Позднее Моня часто недоумевал, как могло так получиться, что полной сил, всегда энергичной и неутомимой бабушки, вдруг так неожиданно не стало, а его мать, болезненная, неприспособленная к этому миру, с постоянно отсутствующим и чего-то ищущим взглядом, жива.

– Как странно, думал иногда и сейчас ещё Моня, – мать, в которой присутствие жизни, надо было ещё постараться разглядеть, всё это время с ним, а бабушки, в которой он так остро нуждался, в её уверенности, силе и жажде жизни, нет уже пятнадцать лет…

Тогда, после её смерти, Моня всерьёз опасался, что им с матерью не выжить, настолько она казалась ему слабой, беспомощной и потерянной.
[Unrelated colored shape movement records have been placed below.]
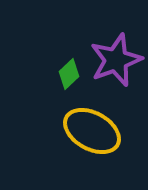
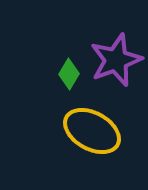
green diamond: rotated 16 degrees counterclockwise
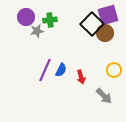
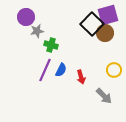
green cross: moved 1 px right, 25 px down; rotated 24 degrees clockwise
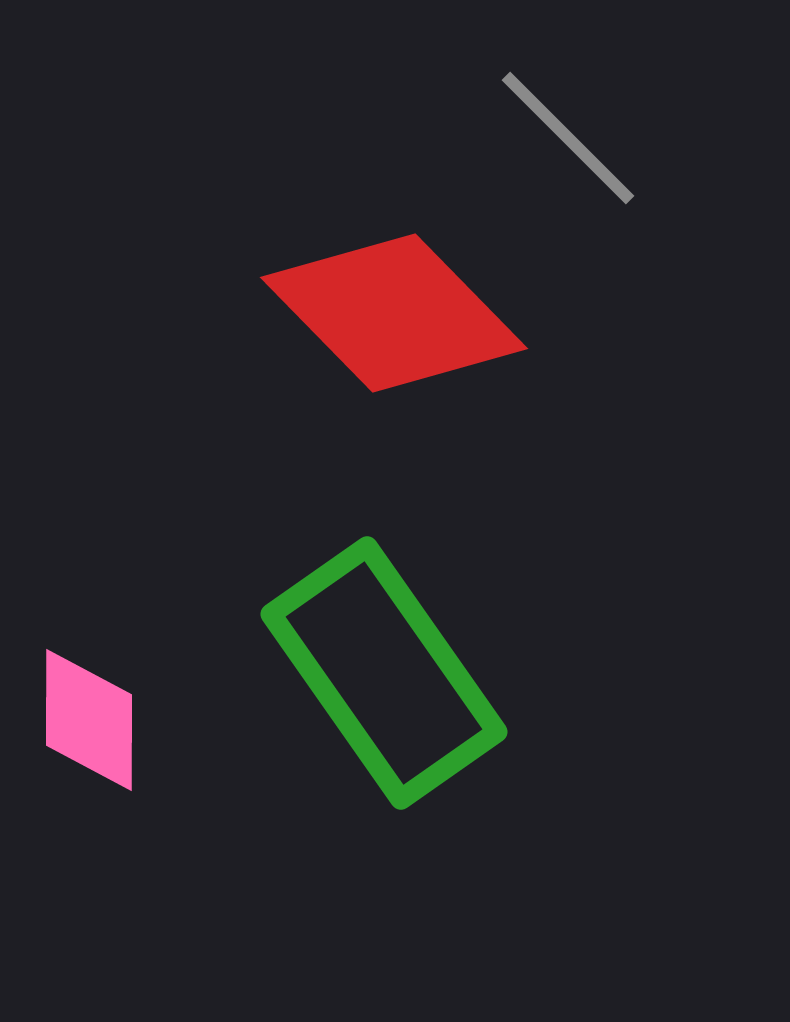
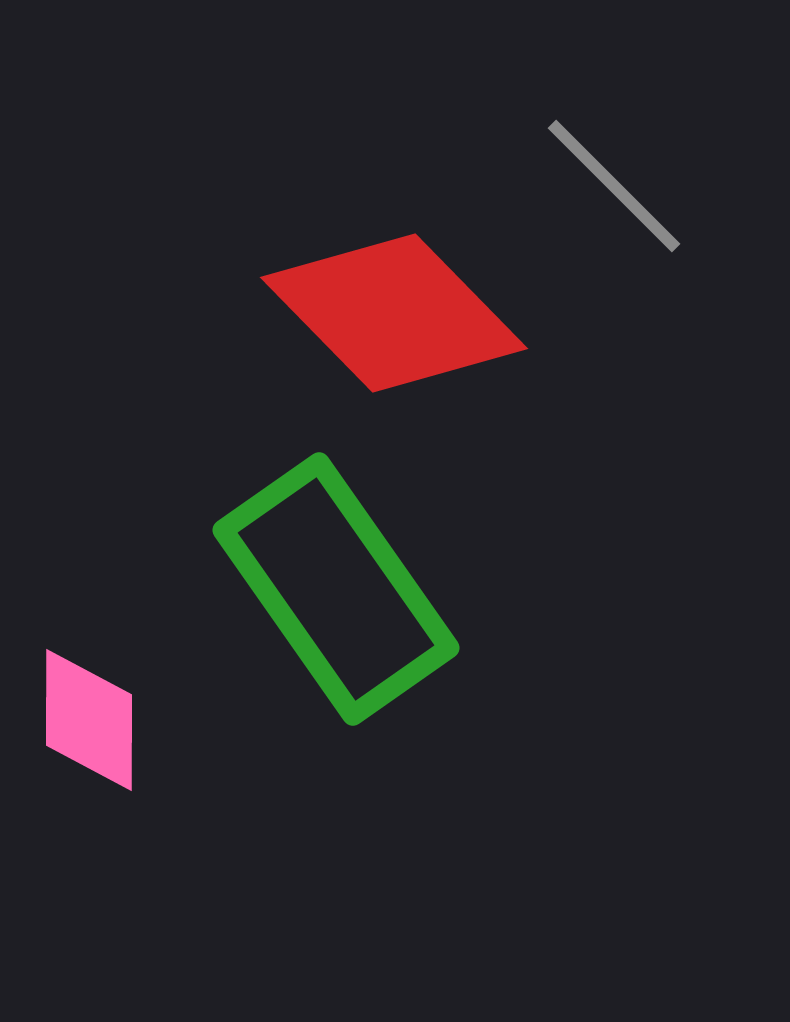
gray line: moved 46 px right, 48 px down
green rectangle: moved 48 px left, 84 px up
Всю жизнь, Клавдия Тихоновна жалела, оберегала и защищала свою дочь от трудностей. От всего того, что могло ей угрожать. В этом Клавдия Тихоновна видела не только святую материнскую обязанность, но и острую необходимость. Бабушка Мони до самого своего ухода пребывала в уверенности, что её хрупкой, рождённой не для этого жестокого мира дочери, без её неустанной помощи и заботы просто не выжить. Клавдия Тихоновна, одна поднимая дочь, жила, в полном смысле слова ради неё. Искренне веря в её выдающиеся таланты и особое предназначение. В своё время, Ирина, мама Мони, ушла из консерватории, чтобы всю себя, по примеру своей матери, посвятить своему слабенькому и болезненному сыну. Но Клавдия Тихоновна была тогда здорова и полна сил, к тому же после откровенного мезальянса, совершённого её одураченной дочерью, разумеется, под давлением «этого животного», отца Мони, она жаждала нового объекта для любви и заботы. Так что, по большому счёту, жертва эта оказалась напрасной. Тем не менее, Моня, ненавязчивыми, но регулярными стараниями своей бабушки, по своему истолковывавшей отсутствующий взгляд и общую непричастность матери к жизни вообще, и к ним двоим, в частности, всё детство рос под гнётом неявной, но вполне ощущаемой вины. Прямо его никто, конечно же, не обвинял, да и вслух об этом вообще не говорилось, но, как-то так всё мягко обставлялось, с такими подробными и интересными рассказами бабушки о незаурядных талантах матери, её многообещающей музыкальной одарённости, а также коварстве и предательстве его отца, что с самого рождения Моня чувствовал, что каким-то неведомым образом и, в особенности, своим незапланированным рождением помешал несомненному профессиональному расцвету матери, и, как следствие, взлёту её головокружительной и блистательной музыкальной карьеры.